Migrate Windows RAID 0 setup to a new system
Migrate Windows RAID 0 setup to a new system
Hello, I'm currently operating a modest server for home storage, mainly in video format. I recently acquired a workstation board with around 12 SATA ports, which perfectly fits my expansion plans. This project is budget-friendly and includes roughly 4 drives with a combined capacity of about 16 terabytes. I wasn't aiming for backup, so the server runs Windows RAID 0. Right now, I'm attempting to transfer those 4 drives—currently holding around 10 terabytes (half the total)—to a different operating system. The RAID 0 setup is purely for data, and the new installation won't recognize the RAID configuration. I'm seeking guidance on two main points: First, how will the Windows RAID 0 behave after removing all drives and moving them to another system? I suspect the new OS won't understand it, so it shouldn't work. Is there a proper method to migrate software RAID? Second, I plan to add another 2 drives later. Although I understand RAID 1 or RAID 5 would be preferable, the different drive sizes and drivers are confusing me. Regarding the new board (ASUS Z10PE-D8 WS) with 10 SATA ports and additional smaller ports, what purpose do those serve? Are there adapters or special setups I should use? Thank you in advance for any help, even if it's just basic advice.
When all member drives are available, the new Windows setup should correctly select the correct stripe. If you previously configured a hardware RAID, you’d need to either hope and attempt importing it as an external configuration or relocate the controller with its drives. The smaller connectors are labeled "SATA Express," compatible with both SATA and NVME devices. I think you only need cables featuring the SATA Express connector on one side and the standard SATA connector on the other. For mixing drives of varying capacities with some parity, your best choices seem to be solutions like Unraid, which would require a dedicated parity drive as the largest unit.
You can also utilize storage areas on windows.
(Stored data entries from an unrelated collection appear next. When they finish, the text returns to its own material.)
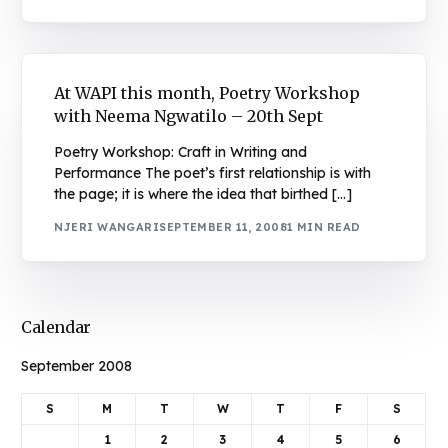
At WAPI this month, Poetry Workshop
with Neema Ngwatilo – 20th Sept
Poetry Workshop: Craft in Writing and
Performance The poet’s first relationship is with
the page; it is where the idea that birthed […]
NJERI WANGARI
SEPTEMBER 11, 2008
1 MIN READ
Calendar
September 2008
S
M
T
W
T
F
S
1
2
3
4
5
6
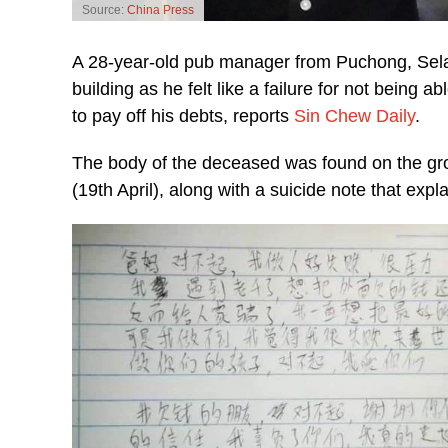
Source:
China Press
A 28-year-old pub manager from Puchong, Sela
building as he felt like a failure for not being 
to pay off his debts, reports
Sin Chew Daily
.
The body of the deceased was found on the gro
(19th April), along with a suicide note that expl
This allows you to maintain a collection of drives with varying sizes, employing multiple raid levels within a single drive pool. This setup is also compatible with Windows configurations using SnapRAID and drivepool.
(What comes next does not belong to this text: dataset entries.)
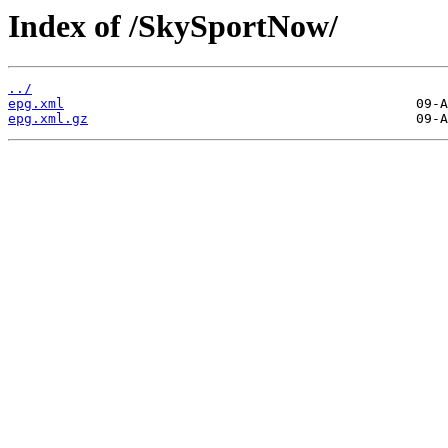
Index of /SkySportNow/
../
epg.xml
epg.xml.gz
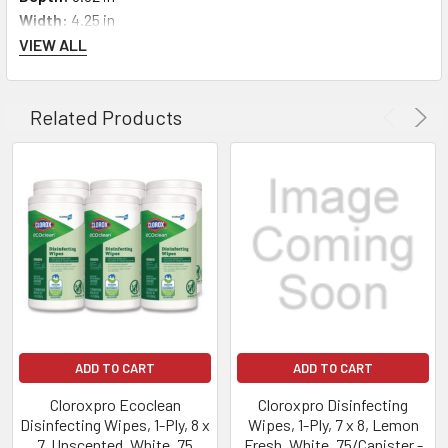
Width:
4.25 in
VIEW ALL
Related Products
ADD TO CART
ADD TO CART
Cloroxpro Ecoclean
Cloroxpro Disinfecting
Disinfecting Wipes, 1-Ply, 8 x
Wipes, 1-Ply, 7 x 8, Lemon
7, Unscented, White, 75
Fresh, White, 75/Canister -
You attempted to reinstall Windows 10 using a new stripe, but only three of the five drives were recognized. The import process failed because it couldn't locate the remaining disks. To recover your data, you may need to back up any important files before proceeding with further steps.
Hello everyone! I'm having an issue while trying to migrade my Windows RAID 0 (striped) volume software raid to a whole different system (different system disk, different motherboard, different ram, different GPU, basically whole new system). I was told that the new windows should pick the stripe right up but that was not the case with my migration. As soon as I installed the new windows and connected ALL the drives which container the RAID 0, I encountered a "foreign drive" error on some driver. The former RAID 0 configuration was made out of 5 DRIVES, being 16 terabytes all together. What the new windows discovered was ONLY 3 out of 5 disks. The two non-discovered disks were visible, I could do stuff with them like format them but they were not acting as part of the old striped volume. After I tried to import foreign drive config (inside windows disk manager on 3 out of 5 disks) all I've gotten was instead of "foreign" there was "failed" under the dynamic drive import (see included image). Is there a way to save the data (5 drives total, used 10.5tb out of 16tb total)? Besides the importing foreign config in windows disk management I haven't done anything else. I've attached a screenshot of all the driver which were present when it worked on the old system EXCEPT the 120gb system drive which I only added and installed the windows on, after installation of windows I've addes the importatnt 5 drives hoping the new windows will pick them up as striped volume asap. Thanks very much to anyone who even reads this, I'd really appreciate the help.
This information carries significant value. If crucial, forward it to the recovery team. For a DIY approach, you can try testing those disks on your old system again. Which five should you pick? The image displays six, and it seems inconsistent with typical raid 0 sizes.